As a woman in a male-dominated field in the 1980s, where flexibility for
mothers was practically unheard of, Dr. Becerra decided to pursue her newfound
passion. She finished a Ph.D. in Electrical Engineering and started her mark
in academia.
An educator who began her career in the private sector and the holder of four
patents and copyrights, Dr. Becerra advocates for a STEM-educated workforce and
holds the mindset of a trained scientist and seasoned entrepreneur. Prior to
Marymount, she served as Provost and Chief Academic Officer at St. Thomas
University in Miami Gardens, Fla., and spent three decades at FIU in a variety of
positions that include Vice President, Vice Provost, Entrepreneurship Center
Director, and tenured professor in Management Information Systems. She founded
FIU’s Knowledge Management Lab and led major projects as principal investigator
at the National Science Foundation, NASA (Headquarters, Kennedy, Ames and
Goddard Space Flight Centers) and the Air Force Research Lab. She was also a
Sloan Scholar at MIT’s Center for Information Systems Research. In addition, Dr.

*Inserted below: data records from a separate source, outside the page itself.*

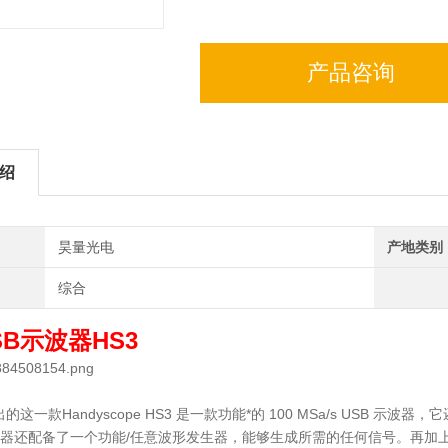
产品咨询
绍
昊量光电
产地类别
综合
SB示波器HS3
的这一款Handyscope HS3 是一款功能*的 100 MSa/s USB
示波器还配备了一个功能/任意波形发生器，能够生成所需的任何信号。再加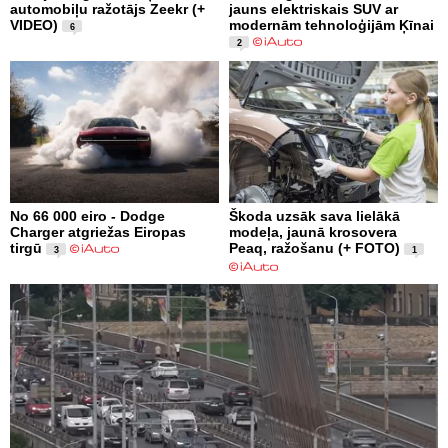
automobiļu ražotājs Zeekr (+
jauns elektriskais SUV ar
VIDEO)
modernām tehnoloģijām Ķīnai
6
2
No 66 000 eiro - Dodge
Škoda uzsāk sava lielākā
Charger atgriežas Eiropas
modeļa, jaunā krosovera
tirgū
Peaq, ražošanu (+ FOTO)
3
1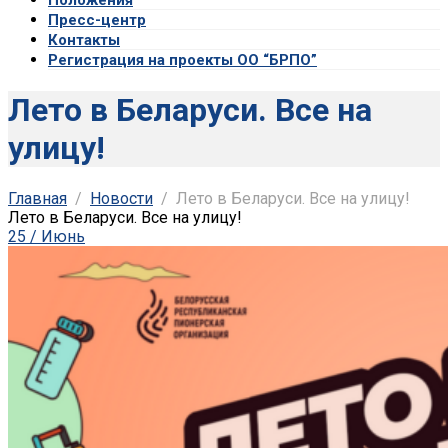
Пресс-центр
Контакты
Регистрация на проекты ОО “БРПО”
Лето в Беларуси. Все на
улицу!
Главная
Новости
Лето в Беларуси. Все на улицу!
Лето в Беларуси. Все на улицу!
25 / Июнь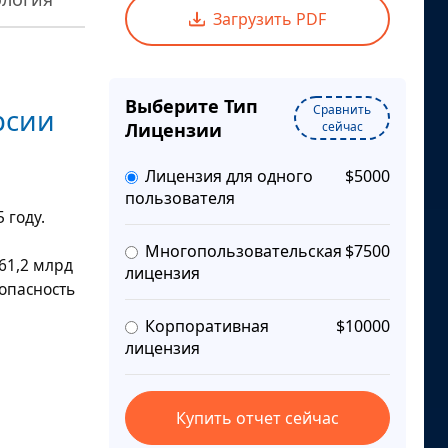
Загрузить PDF
Выберите Тип
Сравнить
рсии
Лицензии
сейчас
Лицензия для одного
$5000
пользователя
 году.
Многопользовательская
$7500
61,2 млрд
лицензия
зопасность
Корпоративная
$10000
лицензия
Купить отчет сейчас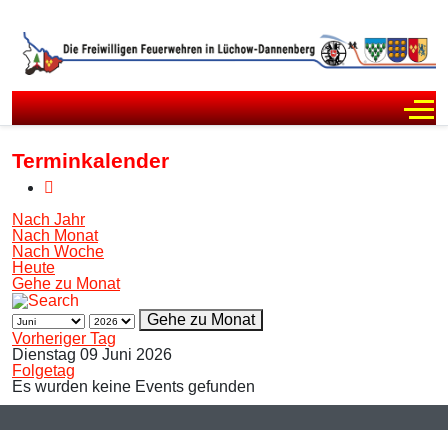
Off
Terminkalender
Nach Jahr
Nach Monat
Nach Woche
Heute
Gehe zu Monat
Gehe zu Monat
Vorheriger Tag
Dienstag 09 Juni 2026
Folgetag
Es wurden keine Events gefunden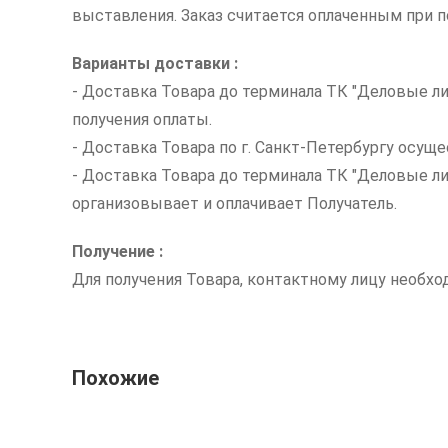
выставления. Заказ считается оплаченным при по
Варианты доставки :
- Доставка Товара до терминала ТК "Деловые ли
получения оплаты.
- Доставка Товара по г. Санкт-Петербургу осуще
- Доставка Товара до терминала ТК "Деловые л
организовывает и оплачивает Получатель.
Получение :
Для получения Товара, контактному лицу необх
Похожие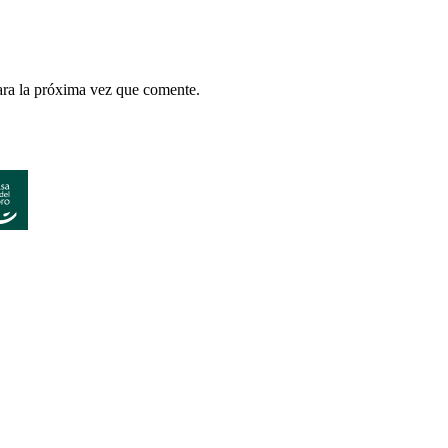
ara la próxima vez que comente.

Becerra has authored four books and numerous journal articles in knowledge
management and business intelligence. She earned both bachelor’s and master’s
degrees in electrical engineering from the University of Miami and became the
first woman to earn a Ph.D. in Electrical Engineering from Florida International
University (FIU).
Dr. Becerra has introduced several initiatives with long-lasting effects
supporting Marymount’s mission and vision for the future. This includes adding
market-driven academic programs that prioritize career preparation, overseeing the
transition to a new academic structure, acquiring The Rixey luxury apartment
building next door to Marymount’s Ballston Center and improving the university’s IT
infrastructure through the implementation of the state-of-the-art enterprise resource
planning application, Workday. She has also navigated the school community through
the impacts of the COVID-19 pandemic.
To Latinas who want to take their careers and communities to the next level,
Dr. Becerra has some advice. “Don't take that no for an answer because if you have
it in your heart that it is a yes, then you should keep going and keep striving and keep
pursuing,” she says. “Always remember how important you are to others, other
students that are coming after you that are seen you as an important role model.
It's possible to pursue your career, your passion, and have a successful
family life. We can have both. I think that it does require some creativity. Not expecting
to be perfect at everything but doing the best in the things that are most important.”
Dr. Irma Becerra with students during move-in day. Fall, 2021.